The CuraItalia Decree and the protocol adopted by the Supreme Council of the Judiciary (Consiglio Superiore della Magistratura, CSM) following the proposal by the National Bar Council (Consiglio Nazionale Forense, CNF) (“CSM-CNF Protocol“)[4] provide some operational guidelines on how to manage the virtual and written hearings.

Virtual hearing:

  • this type of hearing is recommended for hearings that do not require the attendance of persons other than counsel and parties (recourse to the virtual hearing is, therefore, excluded in principle for evidence-taking hearings);
  • the virtual hearing shall be organised so to preserve the respect of the adversarial process and the effective participation of the parties;
  • the virtual hearing shall be managed through Microsoft Teams[5];
  • parties are summoned to the virtual hearing through a Court order to be notified to the parties at least 7 (seven) days before the hearing date; the order shall contain a clear indication of the day, time and the hypertext link to the virtual hearing room;
  • the failure of parties to appear at the virtual hearing shall trigger the same effects as the failure to appear before the judge in person as provided for in the Italian Code of Civil Procedure, provided that the summon to the virtual hearing was duly notified;
  • at the hearing the judge shall ascertain that only the entitled persons will attend;
  • parties are allowed to use the tools made available by the Microsoft Teams software, such as the screen-sharing for exhibition of documents, provided that the Judge so authorizes;
  • recording of the virtual hearing is prohibited;
  • at the end of the virtual hearing, the judge shall read the minutes of the hearing to the parties and shall invite the parties’ counsel to declare that the hearing was properly held in full compliance with the adversarial principle.

Written hearing:

  • it is recommended for hearings that require the presence of counsels only;
  • the written hearing is carried out by means of the exchange and electronic filing of summary written notes, including only parties’ claims and statements of relief, and the issuance of a subsequent written order by the Judge to be notified electronically to the parties;
  • it is up to the judge to issue an order granting each party a reasonable time limit for filing written notes ahead of the date set for the hearing;
  • in case the hearing is held in a written form the date of hearing originally set can be maintained or rescheduled by the Judge;
  • on the date set for the hearing, the judge ascertains that all notifications to the parties have been performed by the Court’s clerks, that the parties’ written notes have been duly filed;
  • Courts can provide that the written hearing is to be used with preference, provided that the protection of the parties’ right to be heard is always fully ensured.

Hearing in person:

  • hearings are usually public in Italy; however, if the hearing is to be held in person in Court, judges can provide for the hearing to be held behind closed doors to ensure health safety;
  • hearings in person shall be properly scheduled, in order to ensure that there is no overlap between hearings and avoid the potential risk of people gathering in proximity of hearing rooms/Court buildings;
  • Courts shall provide for specific practical guidelines for hearings in person to be held (which shall include the application of proper distance measures, identity verification, the use of PPE tools by all attendees, etc.).
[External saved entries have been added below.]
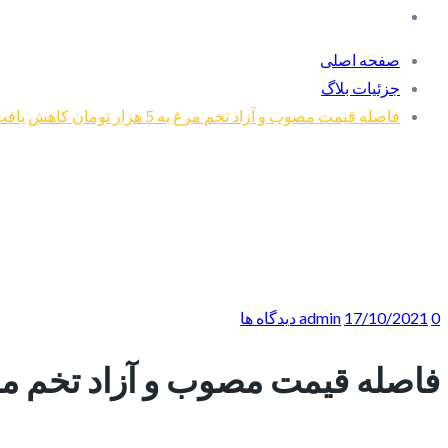
صفحه اصلی
جزئیات بلاگ
فاصله قیمت مصوب و آزاد تخم مرغ به 5 هزار تومان کاهش یافت
0 دیدگاه ها
17/10/2021
admin
فاصله قیمت مصوب و آزاد تخم مرغ به 5 هزار تومان ک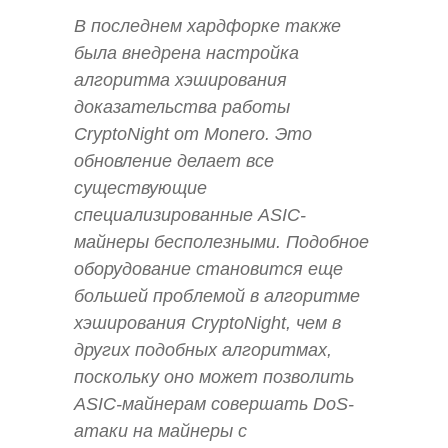
В последнем хардфорке также
была внедрена настройка
алгоритма хэширования
доказательства работы
CryptoNight от Monero. Это
обновление делает все
существующие
специализированные ASIC-
майнеры бесполезными. Подобное
оборудование становится еще
большей проблемой в алгоритме
хэширования CryptoNight, чем в
других подобных алгоритмах,
поскольку оно может позволить
ASIC-майнерам совершать DoS-
атаки на майнеры с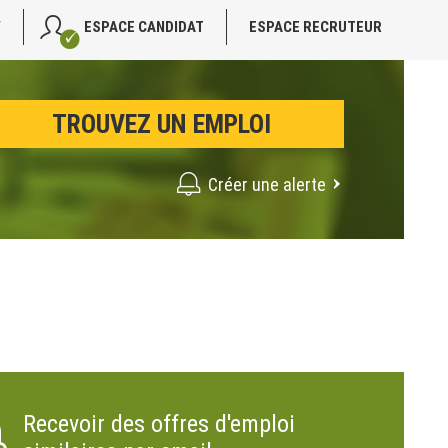
V
ESPACE CANDIDAT
ESPACE RECRUTEUR
Créer une alerte
Recevoir des offres d'emploi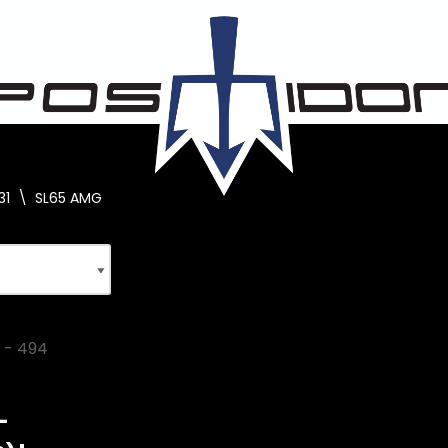
31
\
SL65 AMG
–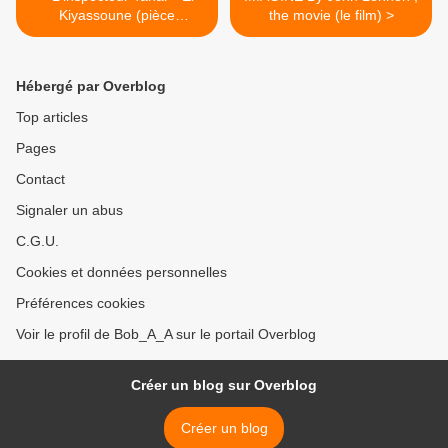
Kiyassoune (pièce
the movie (le film) >
théâtrale) مسرحية
"الكياسون" مع المفتش الطاهر
Hébergé par Overblog
Top articles
Pages
Contact
Signaler un abus
C.G.U.
Cookies et données personnelles
Préférences cookies
Voir le profil de Bob_A_A sur le portail Overblog
Créer un blog sur Overblog
Créer un blog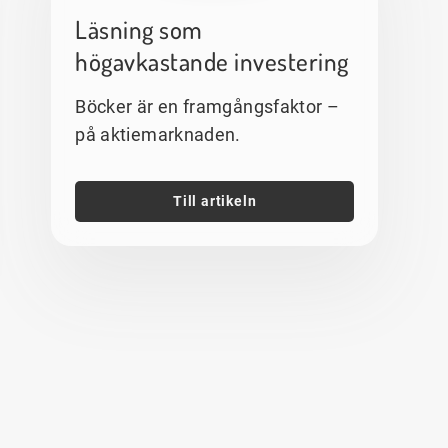
Läsning som
högavkastande investering
Böcker är en framgångsfaktor –
på aktiemarknaden.
Till artikeln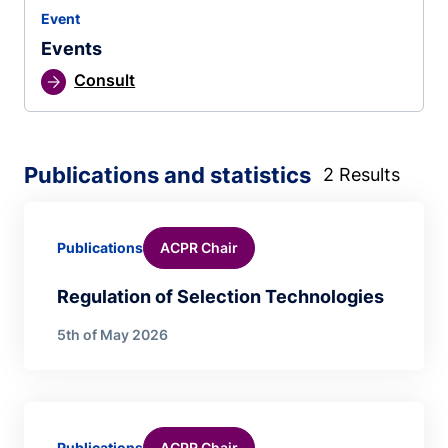
Event
Events
Consult
Publications and statistics
2 Results
ACPR Chair
Publications
Regulation of Selection Technologies
5th of May 2026
ACPR Chair
Publications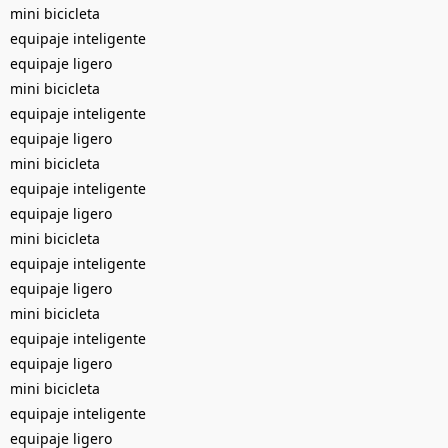
mini bicicleta
equipaje inteligente
equipaje ligero
mini bicicleta
equipaje inteligente
equipaje ligero
mini bicicleta
equipaje inteligente
equipaje ligero
mini bicicleta
equipaje inteligente
equipaje ligero
mini bicicleta
equipaje inteligente
equipaje ligero
mini bicicleta
equipaje inteligente
equipaje ligero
All Italian Courts have already fully implemented the above provisions and issued more practical instructions for the management of hearings.


[1] See the Binding Guidelines adopted by the President of the Court of Milan (prot. no. 56 of 10 April 2020).

[2] See the Binding Guidelines adopted by the President of the Court of Rome (prot. n. 5273 of 20 April 2020).

[3] See the Binding Guidelines adopted by the President of the Court of Milan (prot. no. 56 of 10 April 2020), p. 7; see the Binding Guidelines adopted by the President of the Court of Appeal of Milan (prot. no. 3416 of 10 April 2020), p. 3.

[4] See CSM plenary resolution of 26 March 2020.

[5] See the order issued by the Directorate General for Automated Information Systems (DGSIA) of the Department of Judicial Organization, Personnel and Services at the Ministry of Justice on March 20, 2020.